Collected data
=== Section Start ===

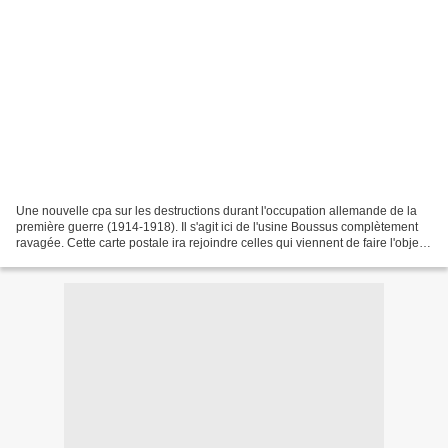
Une nouvelle cpa sur les destructions durant l'occupation allemande de la
première guerre (1914-1918). Il s'agit ici de l'usine Boussus complètement
ravagée. Cette carte postale ira rejoindre celles qui viennent de faire l'objet
d'un album (colonne de...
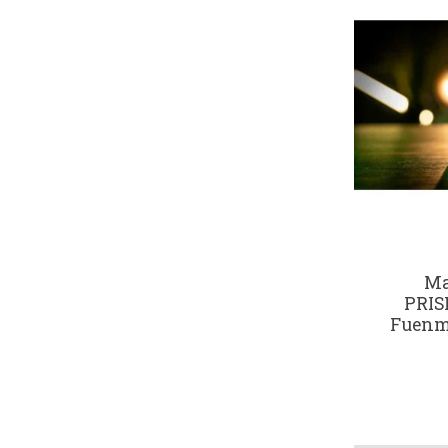
Ma
PRIS
Fuenm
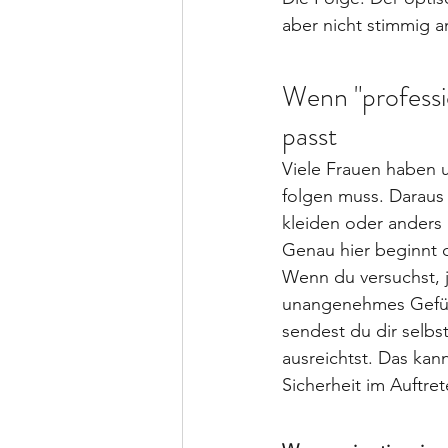
aber nicht stimmig a
Wenn "professio
passt
Viele Frauen haben u
folgen muss. Daraus
kleiden oder ander
Genau hier beginnt 
Wenn du versuchst, j
unangenehmes Gefühl.
sendest du dir selbst
ausreichtst. Das kan
Sicherheit im Auftre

=== Section End ===

Print all entries exactly. The images do not belong in the copy.

Une nouvelle cpa sur les destructions durant l'occupation allemande de la
première guerre (1914-1918). Il s'agit ici de l'usine Boussus complètement
ravagée. Cette carte postale ira rejoindre celles qui viennent de faire l'objet
d'un album (colonne de...
Ma
PRIS
Fuenm
aber nicht stimmig a
Wenn "professio
passt
Viele Frauen haben u
folgen muss. Daraus
kleiden oder ander
Genau hier beginnt 
Wenn du versuchst, j
unangenehmes Gefühl.
sendest du dir selbst
ausreichtst. Das kan
Sicherheit im Auftre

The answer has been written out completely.